Le latin, le grec et, plus ponctuellement, l’hébreu et l’arabe sont présents dans ses définitions, mais en même temps MÉNAGE opère également des rapprochements linguistiques avec la langue espagnole et avec la langue italienne qu’il connaît bien. Il sera d’ailleurs par la suite un des rares Français membres de l’académie florentine de la Crusca. En fin d’ouvrage se trouvent, en plus d’une liste des mots latins utilisés, deux tables des mots espagnols et italiens dont l’étymologie est expliquée dans le dictionnaire.
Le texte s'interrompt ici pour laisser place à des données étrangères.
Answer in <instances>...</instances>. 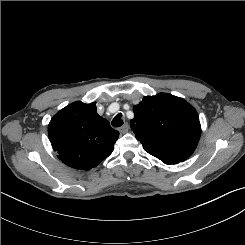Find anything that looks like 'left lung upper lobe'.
Returning <instances> with one entry per match:
<instances>
[{
  "label": "left lung upper lobe",
  "mask_w": 245,
  "mask_h": 245,
  "mask_svg": "<svg viewBox=\"0 0 245 245\" xmlns=\"http://www.w3.org/2000/svg\"><path fill=\"white\" fill-rule=\"evenodd\" d=\"M131 129L143 147L189 158L201 135L199 116L184 99L160 93L146 96L133 107Z\"/></svg>",
  "instance_id": "obj_1"
}]
</instances>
Lorsqu’au XIXe siècle Friedrich Christian DIEZ mettra en place les fondements de l’étymologie moderne, il conservera plus de 70 % des explications formulées dans ce dictionnaire, rapport très largement supérieur à celui constaté dans les autres ouvrages antérieurs et contemporains à ceux de MÉNAGE. Pour autant, dans un souci permanent de faire dériver le latin vers le français, l’auteur n’hésite pas parfois à triturer les mots latins en convertissant en particulier la première lettre de manière parfois artificielle. C’est ainsi, par exemple, qu’il relie le mot latin faba au mot français haricot. MÉNAGE est un intellectuel brillant et érudit, mais également un polémiste virulent, et son esprit sarcastique lui attire beaucoup d’inimitiés, en particulier celles de nombreux membres de l’Académie française.
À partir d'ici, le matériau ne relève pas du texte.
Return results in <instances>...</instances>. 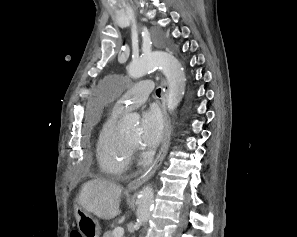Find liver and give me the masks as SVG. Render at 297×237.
I'll list each match as a JSON object with an SVG mask.
<instances>
[{
  "label": "liver",
  "mask_w": 297,
  "mask_h": 237,
  "mask_svg": "<svg viewBox=\"0 0 297 237\" xmlns=\"http://www.w3.org/2000/svg\"><path fill=\"white\" fill-rule=\"evenodd\" d=\"M122 188L111 182L94 179L81 189L78 204L100 219L110 220L121 213L119 209Z\"/></svg>",
  "instance_id": "obj_1"
}]
</instances>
MOLIÈRE se serait inspiré de lui pour le personnage du cuistre VADIUS dans Les femmes savantes. Il est au cœur de plusieurs polémiques, en particulier de celle qui l’oppose à Gilles BOILEAU. Ce dernier rédige en 1655 un Avis à monsieur MÉNAGE qui constitue le point de départ d’une impitoyable guerre de libelles et d’épigrammes. Il est également en vive opposition avec le poète Pierre de MONTMAUR, avec le grammairien Dominique BOUHOURS, et il attaque systématiquement le travail étymologique de VAUGELAS. De son côté, l’imprimeur JOURNEL refuse d’imprimer le livre sous le prétexte qu’on y traite les Parisiens de badauds.

En début d’ouvrage figure une épître dédicatoire à Pierre DUPUY, conseiller du roi mais également érudit et bibliothécaire, dont MÉNAGE revendique l’amitié, suivie d’un chapitre sur la conversion des lettres du grec et du latin au français.